In 1977, another entry came into the view of what the galaxy looked like. Envisioned by George Lucas and nearly as dear to him as Star Trek had been to Roddenberry, the movie Star Wars premiered on May 25, 1977. Initially not thought to be much by the studios (Star Wars was a toss-in with American Graffiti by Universal Studios to sign Lucas to a contract), the film would turn out to be one of the biggest movies of 1977, earning over $775 million ($1.3 billion today) worldwide in box office receipts (all totaled, the Star Wars franchise has earned over $4.4 billion in its existence). The film would go on to have five sequels/prequels, with the sixth – Star Wars:  The Force Awakens – set for release on December 18.

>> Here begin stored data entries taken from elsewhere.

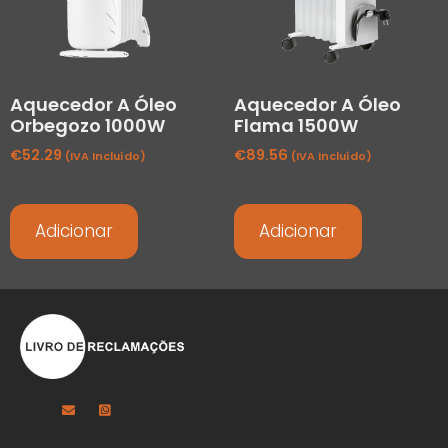
Aquecedor A Óleo
Aquecedor A Óleo
Orbegozo 1000W
Flama 1500W
€
52.29
€
89.56
(IVA Incluído)
(IVA Incluído)
Adicionar
Adicionar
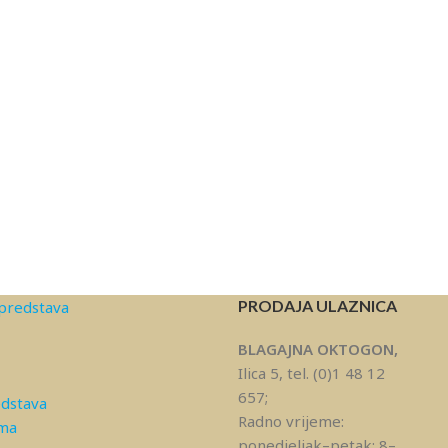
PRODAJA ULAZNICA
predstava
BLAGAJNA OKTOGON,
Ilica 5, tel. (0)1 48 12
657;
edstava
Radno vrijeme:
ama
ponedjeljak–petak: 8–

Since Star Wars joined into the “vision of space race” with Star Trek, however, there has been a battle between the franchises for the minds of fans. Many involved in this battle believe that a person may accept one of the franchises but cannot accept the other, forcing many to choose sides in this epic battle. My question would be…why? The two shows come at the subject of the universe from two completely different angles and, through combination, offer an excellent approach.

When he first conceived Star Trek, Roddenberry envisioned the “perfect” state of humanity – perhaps most importantly peace among the Planet Earth’s nations – that continued to thirst for adventure, knowledge and exploration of the interplanetary universe that surrounded their ship. They would achieve those goals in a state-of-the-art vessel that included the scientific devices that might be found in any assortment of satellites along with the eyes that could relate the wonder of what was being seen.

Star Trek came at the questions regarding the universe from a purely scientific standpoint. There was the philosophical contemplation about man’s (or any species’) place in the galaxies, the dilemma over how to handle a race or species that wasn’t as scientifically advanced and many other conundrums that we face even today. The devices used during the run of the Star Trek franchise have also become scientific items that are commonly used such as cellphones, medical scanners and the like. The Star Trek universe is continuing to expand despite turning 50 next year… a new television/web series is set to premiere on CBS in 2017.

Instead of an array of devices (although some of them were quite impressive…who doesn’t want a lightsaber?), Star Wars chose to tell the story of space as an opera, a Shakespearean play, rather than as a scientific endeavor. The clash of good versus evil, father versus son and even the collision of worlds and their destruction formed the basis for what essentially was a soap opera for geeks (and we can say that proudly, by the way). Each new incarnation of the film extended the story and it isn’t over yet; over the next few years, there are two more Star Wars-specific films in the works and several movie projects on characters – providing “background” to the stories being told – that make up the Star Wars universe.

Being able to accept both Star Trek and Star Wars as a future existence would be perhaps the way it was meant to be. While we have the technological amazement and advancements that would make such a journey a true adventure, there is also the potential for the dramatic and even perhaps violent turns that such journeys can take. In a perfect world, an interdependency between the two franchises and their theories would also prove to be the best approach to the potential problems of intergalactic travel, with each side providing the answer to the questions that are presented.

Thus, as both franchises continue on their individual courses, perhaps they are more alike than they realize. Perhaps they look to achieve the best that the human being – and aliens – can achieve in the myriad of parts that make us whole. Perhaps, just perhaps, Star Wars and Star Trek are the epitome of what we can be rather than the “one side or another” proposition that is offered.